A 22-year-old herbalist, Millicent Akinyi is in custody,Kitale town as investigations continue for killing a one and half year old child.
It is reported the child had cerebral palsy and the mother took him to the herbalist to seek treatment. In an attempt to heal the child the herbalist boiled water, added salt and some herbal medicine and thereafter dipped the child into the boiling water.
The child was rushed to Hospital but eventually succumbed to the burns.

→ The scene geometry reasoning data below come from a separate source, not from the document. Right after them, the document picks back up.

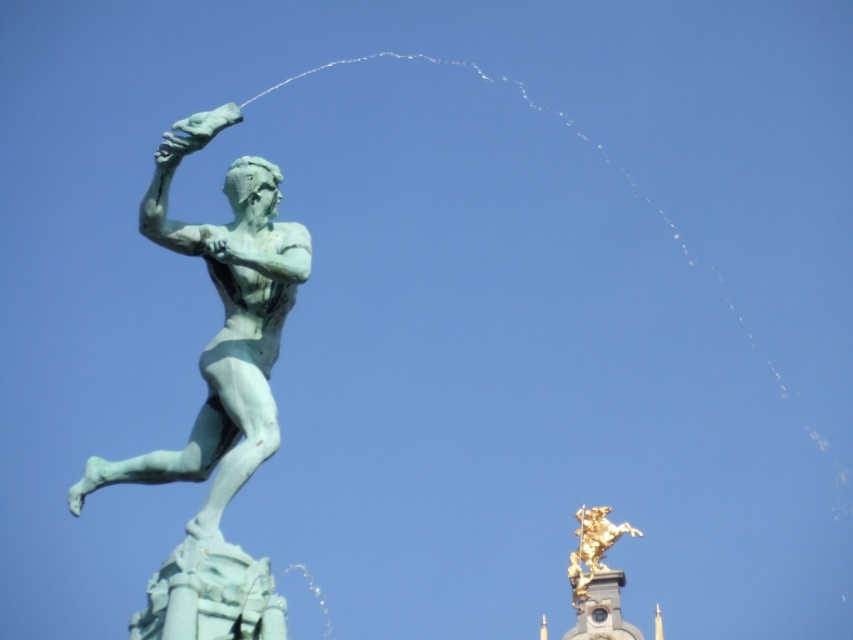 Question: Among these points, which one is nearest to the camera?

Choices:
 (A) (579, 509)
 (B) (254, 268)

Answer: (B)

Question: Can you confirm if green patina statue at left is smaller than gold metallic horse at upper right?

Choices:
 (A) no
 (B) yes

Answer: (A)

Question: Does green patina statue at left come behind gold metallic horse at upper right?

Choices:
 (A) yes
 (B) no

Answer: (B)

Question: Among these points, which one is nearest to the camera?

Choices:
 (A) (223, 424)
 (B) (596, 528)

Answer: (A)

Question: Does green patina statue at left appear on the right side of gold metallic horse at upper right?

Choices:
 (A) no
 (B) yes

Answer: (A) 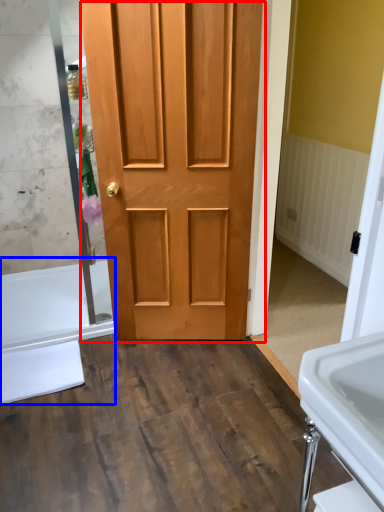 Question: Which point is further to the camera, door (highlighted by a red box) or bath (highlighted by a blue box)?

Choices:
 (A) door
 (B) bath

Answer: (B) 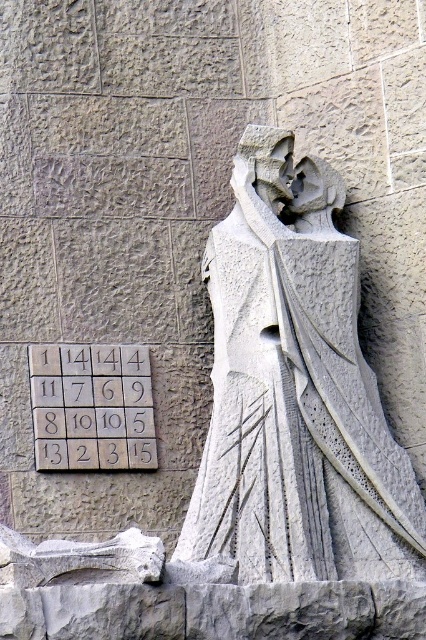 Is white stone statue at center below white stone tiles at center?

No.

Is white stone statue at center above white stone tiles at center?

Yes.

Is point (244, 576) farther from viewer compared to point (81, 369)?

No, (244, 576) is in front of (81, 369).

Where is `white stone statue at center`? The height and width of the screenshot is (640, 426). white stone statue at center is located at coordinates (294, 392). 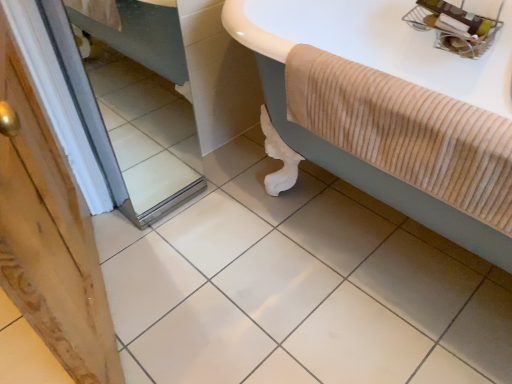 You are a GUI agent. You are given a task and a screenshot of the screen. Output one action in this format:
    pyautogui.click(x=<x>, y=<y>)
    Task: Click on the free spot in front of mirror at left
    The width and height of the screenshot is (512, 384).
    Given the screenshot: What is the action you would take?
    pyautogui.click(x=169, y=251)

Taking herbal remedies is tempting. Testimonials abound from people who have solved their medical problems with “safe, natural” and over-the-counter pills. And there’s plenty of literature, in print, on the Internet and on TV – from companies that manufacture and sell these products. But informed consumers need to know that there are very few valid medical studies on herbal remedies, their safety, effectiveness or mechanisms of action.
Herbal medicine remains largely an unproven, inexact science. Although the history of herbal medicine provides decades, sometimes centuries, of anecdotal information, scientific study of herbal medicine is relatively new
Herbal medicines are not good for serious cases such as heart attack and broken bones. These medicines are also ineffective in sudden illnesses and accidents.
Herbal remedies and medicine for certain disorders may have negative side effects, which often takes a long time to reveal.
But why are Kenyans so desperate thus becoming an easy target for bogus herbalists? Most of the patients who go to them have terminal cases and that is why they are ready to believe in anything.
Well having heard the worst from these methods please seek the right remedies when it comes to serious health issues so as not to end up more traumatised unnecessarily because of being conned by the likes of unprofessional herbalists.